- Task description
Every word in the data below belongs in your copy, exactly as given; the pictures do not.

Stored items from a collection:
>>

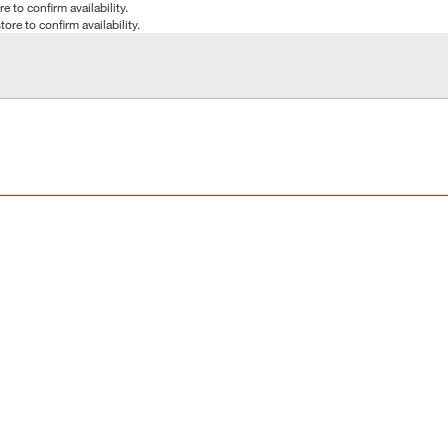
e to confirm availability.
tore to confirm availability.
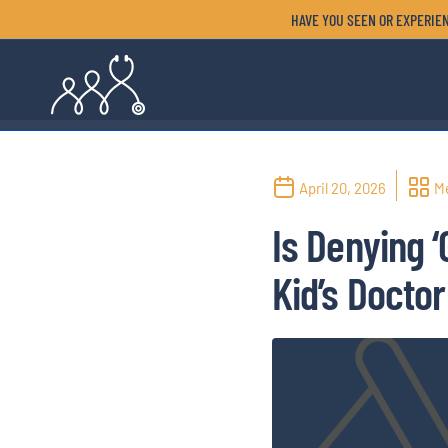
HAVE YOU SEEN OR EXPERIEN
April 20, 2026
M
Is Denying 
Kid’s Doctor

<<

- The completed task
e to confirm availability.
tore to confirm availability.
HAVE YOU SEEN OR EXPERIEN
April 20, 2026
M
Is Denying 
Kid’s Doctor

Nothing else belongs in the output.